Postcards from the Ledge – 4

Today…

I went out on that ledge…

and beyond.

Denise and I have been planning THE GROCERY TRIP for a week now.
She is a hydro-geologist genius who cleans up Superfund sites for a living.
That requires, and she meets brilliantly, a highly specialized degree of scientific comprehension, and an even higher set of workplace safety standards…all of which go way beyond my everyday life. So she is the absolute go to when there is a toxic mess.

Both of us live in households with compromised immune systems so the goals we set are to minimize risk of bringing this C19 creature into our bodies and living spaces. Unlike many selfish idiots out there, we take social distancing seriously and the advice to move around in this world as if WE are contagious and don’t want to give it to our neighbors seems like a minimal standard of protection to meet.

We both decided to shop at our local health food store, Leg Up Farmer’s Market.

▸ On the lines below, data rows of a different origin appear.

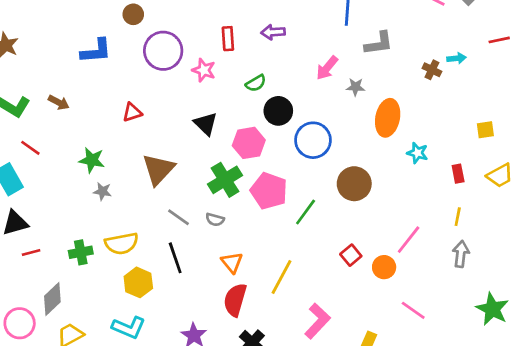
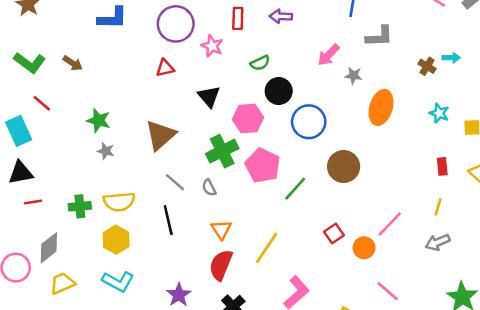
red triangle: (132, 112) -> (165, 68), moved
cyan star: (417, 153) -> (439, 113), moved
gray semicircle: (215, 220) -> (209, 188), turned 42
gray arrow: (461, 254) -> (438, 242), turned -125
yellow hexagon: (138, 282) -> (116, 240), moved

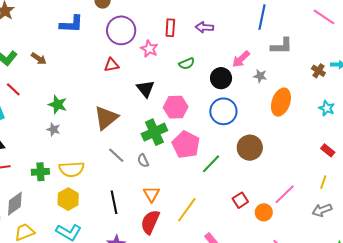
black circle: (279, 91) -> (221, 78), moved
gray star: (106, 151) -> (53, 129), moved
red rectangle: (442, 166) -> (328, 150), turned -48
black line: (168, 220) -> (114, 202), moved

They always have fresh local produce and we’ve grown to rely on their other healthy and groovy products to fill in the food gaps. But during this pandemic they have stepped up in another way and are open for the first hour for seniors and immune-compromised shoppers. I apparently, and shockingly, qualify for both categories. We also figured that the “viral load” would be significantly less given that the volume of shoppers here is small at that hour compared to our big town grocery store.

We exchanged a few texts with suggestions for safety precautions and then Denise, the scientist, came up with a 3 page document, “Standard Operating Procedure for Grocery Store Trips”. She said I could share it and here are some of the highlights…

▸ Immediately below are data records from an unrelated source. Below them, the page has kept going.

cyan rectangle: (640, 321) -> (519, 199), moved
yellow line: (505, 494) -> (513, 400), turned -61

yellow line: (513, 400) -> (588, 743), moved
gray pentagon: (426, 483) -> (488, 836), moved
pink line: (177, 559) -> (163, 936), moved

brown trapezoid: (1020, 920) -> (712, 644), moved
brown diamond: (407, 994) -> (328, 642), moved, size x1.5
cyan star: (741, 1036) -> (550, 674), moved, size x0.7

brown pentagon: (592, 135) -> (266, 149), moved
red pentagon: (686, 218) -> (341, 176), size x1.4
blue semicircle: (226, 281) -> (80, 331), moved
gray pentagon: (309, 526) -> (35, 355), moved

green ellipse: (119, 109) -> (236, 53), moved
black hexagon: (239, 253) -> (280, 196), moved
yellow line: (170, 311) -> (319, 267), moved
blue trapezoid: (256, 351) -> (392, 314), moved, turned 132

This is provided to describe the process used by the author to go to the grocery store.  The author does not assume any legal liability for others following this document. This is intended to reduce risk, not eliminate it. 

Hazard
Virus that causes coronavirus disease 2019 (COVID-19)

Pathways (how you can get it)

  • Inhalation of the virus in the air (aerosol)
  • Mucus membranes (eyes, nose)
  • Dermal contact with contaminated surfaces (touching, then touching your face)

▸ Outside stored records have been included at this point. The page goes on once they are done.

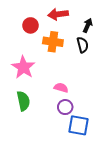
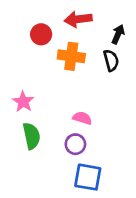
pink star: (23, 67) -> (23, 102), moved, size x0.7
purple circle: (65, 107) -> (75, 144), moved
blue square: (78, 125) -> (88, 177), moved

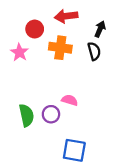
pink star: (23, 102) -> (19, 52), moved
purple circle: (75, 144) -> (51, 114), moved

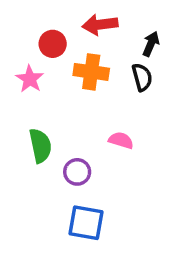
pink semicircle: (70, 100) -> (121, 140), moved
green semicircle: (26, 115) -> (40, 146), moved
blue square: (74, 150) -> (86, 223), moved

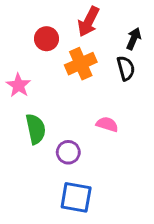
red arrow: (100, 25) -> (89, 22), turned -56
orange cross: (91, 72) -> (81, 64), turned -32
pink star: (30, 79) -> (18, 85), moved

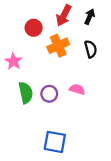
black arrow: (134, 39) -> (90, 17), moved
purple circle: (68, 152) -> (49, 94), moved

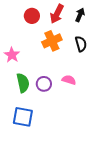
red circle: (34, 28) -> (32, 16), moved
blue square: (55, 142) -> (23, 117), moved

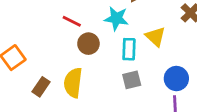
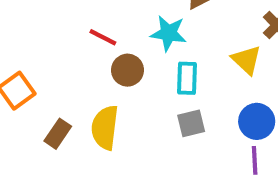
yellow triangle: (155, 37) -> (246, 60), moved

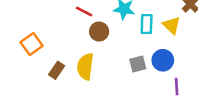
cyan rectangle: (187, 78) -> (147, 24), moved
blue circle: (257, 121) -> (163, 60), moved

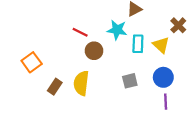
blue circle: (163, 60) -> (163, 77), moved

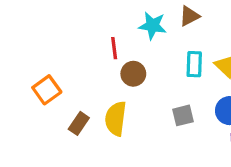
cyan star: (117, 30) -> (153, 26), moved
red line: (80, 32) -> (114, 48), turned 56

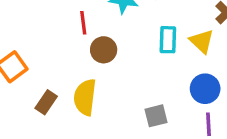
gray square: (183, 115) -> (156, 116), moved

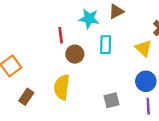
cyan rectangle: (168, 40) -> (106, 45), moved
brown rectangle: (46, 102) -> (26, 97), moved

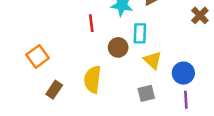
yellow triangle: (143, 48) -> (153, 60), moved
brown circle: (75, 54) -> (118, 47), moved

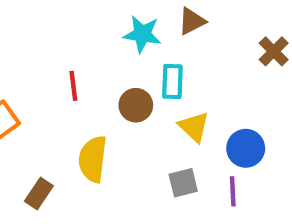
red line: (91, 23) -> (73, 86), moved
brown rectangle: (54, 90) -> (39, 194), moved
purple line: (186, 100) -> (233, 191), moved

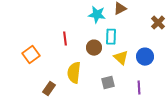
blue circle: (246, 148) -> (145, 57), moved
gray square: (183, 183) -> (108, 83), moved

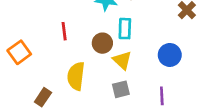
yellow triangle: (121, 58) -> (122, 60), moved

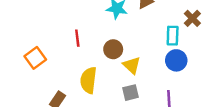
cyan rectangle: (125, 29) -> (173, 36), moved

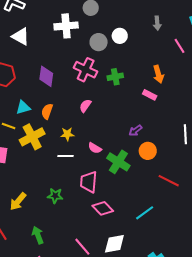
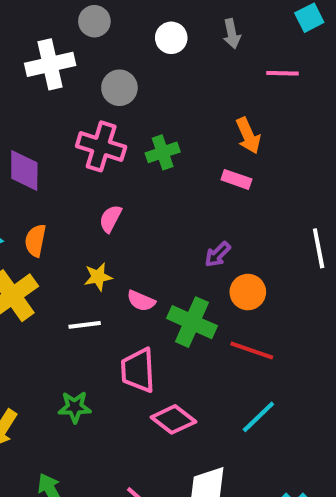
white circle: (120, 36) -> (171, 38), moved
pink line: (179, 46) -> (282, 73), turned -49
yellow star: (67, 134) -> (98, 277), moved
red line: (169, 181) -> (252, 351), moved

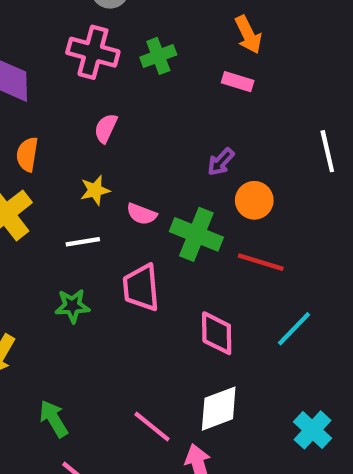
green star: (75, 407) -> (72, 306), moved
cyan line: (258, 417) -> (294, 329), moved
pink diamond: (173, 419) -> (217, 333), moved, turned 54

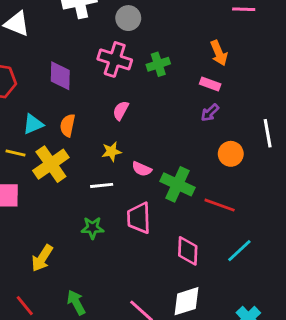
purple arrow: (221, 162) -> (210, 113), moved
orange circle: (254, 200) -> (231, 154), moved

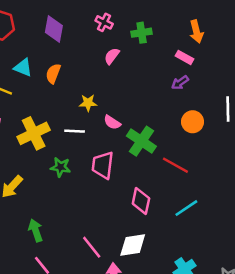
pink cross: (115, 59) -> (104, 22), size x0.6
pink semicircle: (121, 111) -> (112, 56), moved
cyan triangle: (33, 124) -> (23, 68), turned 36
yellow cross: (51, 164) -> (34, 133), moved

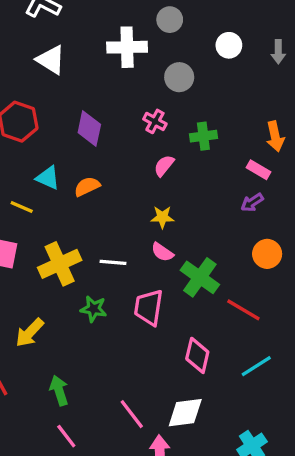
orange semicircle: (53, 74) -> (87, 187), turned 42
yellow star: (88, 103) -> (162, 217), moved

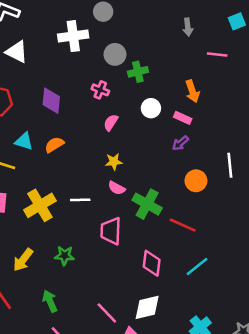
white circle: (229, 45) -> (151, 108), moved
green cross: (203, 136) -> (138, 72), moved
green star: (94, 309) -> (64, 256), moved

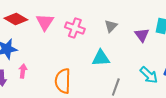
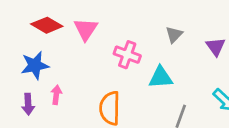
pink cross: (75, 28) -> (127, 55), moved

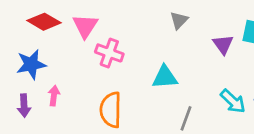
gray triangle: (174, 35) -> (179, 20), moved
pink cross: (127, 55) -> (109, 53), moved

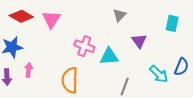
purple triangle: (223, 44) -> (139, 41), moved
pink cross: (109, 53) -> (84, 46), moved

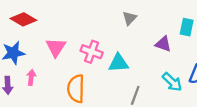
pink triangle: (51, 19) -> (56, 47), moved
purple triangle: (139, 41) -> (163, 44), moved, turned -35

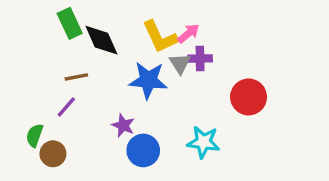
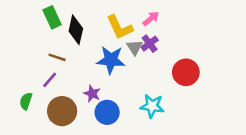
pink arrow: (188, 33) -> (151, 19), moved
black diamond: (101, 40) -> (76, 30), turned 36
purple cross: (200, 59) -> (150, 44), turned -36
brown line: (76, 77) -> (57, 57), turned 30
brown circle: (53, 154) -> (62, 111), moved, size x1.5

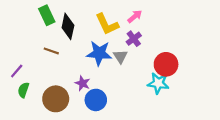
gray triangle: (135, 47) -> (120, 57), moved
purple line: (50, 80) -> (17, 71), moved
cyan star: (152, 106) -> (158, 83), moved

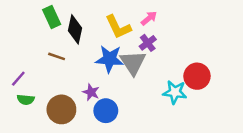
gray triangle: (120, 57) -> (133, 63), size x1.6
red circle: (166, 64) -> (197, 76), moved
green semicircle: (23, 90) -> (26, 100), turned -104

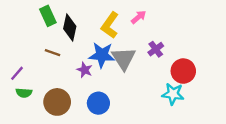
yellow L-shape: (118, 27) -> (110, 25), turned 60
purple cross: (148, 43) -> (156, 49), moved
purple star: (91, 92) -> (85, 70), moved
cyan star: (175, 92) -> (173, 94), moved

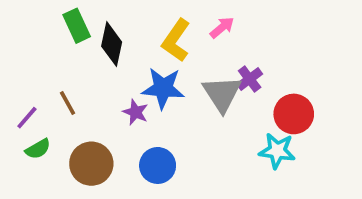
brown line: (53, 53) -> (67, 103), moved, turned 42
gray triangle: (124, 58) -> (222, 94), moved
green semicircle: (24, 93) -> (38, 149), turned -35

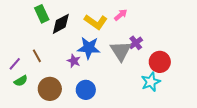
yellow L-shape: (176, 40) -> (96, 22), turned -90
black diamond: (112, 44) -> (61, 24), turned 50
cyan star: (277, 151) -> (151, 82), turned -30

Virus viability on surfaces  (how long it lives)

  • Aerosols (respiration, coughs) – up to 3 hours
  • Copper – 4 hours
  • Cardboard- 24 hours
  • Plastic – 2 to 3 days
  • Stainless steel – 2 to 3 days

Based on this information assume all air and surfaces are contaminated 

Hazard Mitigation (how to reduce the risk of exposure)

  • Use of personal protection equipment (PPE) to prevent dermal contact and inhalation
  • Only one person per trip
  • Post-potential exposure decontamination
    • Kill the virus
      • Disinfectants (hard surfaces)
      • Ultraviolet (UV) light (sunlight) – for items than cannot be easily washed or disinfected – do not rely on this. 
    • Physical Removal by washing (clothing)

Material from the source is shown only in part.